Automation, analytics and visualisation will be important to extract insight from complexity.
So too will be intelligent information networking to push actionable insights out to those who need and can use these to deliver better services, cut cost, avoid provision gaps and improve outcomes as a result.
3. New ways of working
In any front line service provision role, home-based mobile working is becoming operationally necessary.
Policies, management culture and technology must support this trend.
Much has been made of BYOD in 2013, but this is just one element. Personal devices have an important role in the flexible workstyle mix, but not for accessing sensitive or personal data, given the risk of loss or compromise.
Managed devices are often more appropriate, particularly where PSN access is needed.
There’s plenty of good advice on agile working and effective collaboration already available to learn from.
Other critical bits of the mobility jigsaw to develop in 2014 are identity federation, authentication, building and network sharing and the ability to exploit a spectrum of connections from cellular to wifi to fixed, with the appropriate level of security and performance.
4. Market development
For PSN to work we need users connected, suppliers with the right capabilities to power public services and an effective marketplace to bring them all together.

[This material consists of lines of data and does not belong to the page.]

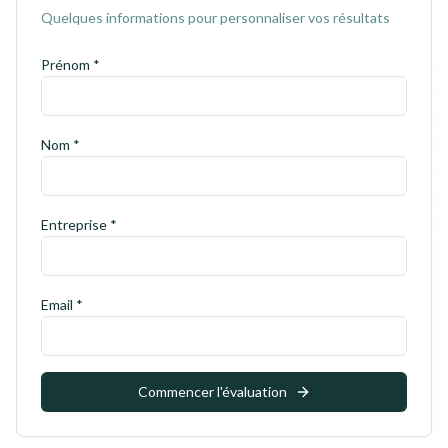
Quelques informations pour personnaliser vos résultats
Prénom *
Nom *
Entreprise *
Email *
Commencer l'évaluation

With PSN transition maturing in 2014, a large base of connected users will be in place, so to deliver sustainable cost savings above the network layer, we need the landscape of PSN services to become richer and broader.
The development of an open and effective marketplace will take another step forwards with new procurement frameworks for telecoms services.
Coupled with the ongoing growth of G-Cloud, these will provide an accessible route for innovative PSN compliant services to be bought and sold.
We’ve yet to see the shape and terms of new framework procurements, the extent to which they’ll be adopted and the commercial merits of each, but those suppliers of all sizes committed the new government ICT marketplace will be clearly visible through the breadth and depth of their accreditation, compliance and framework presence.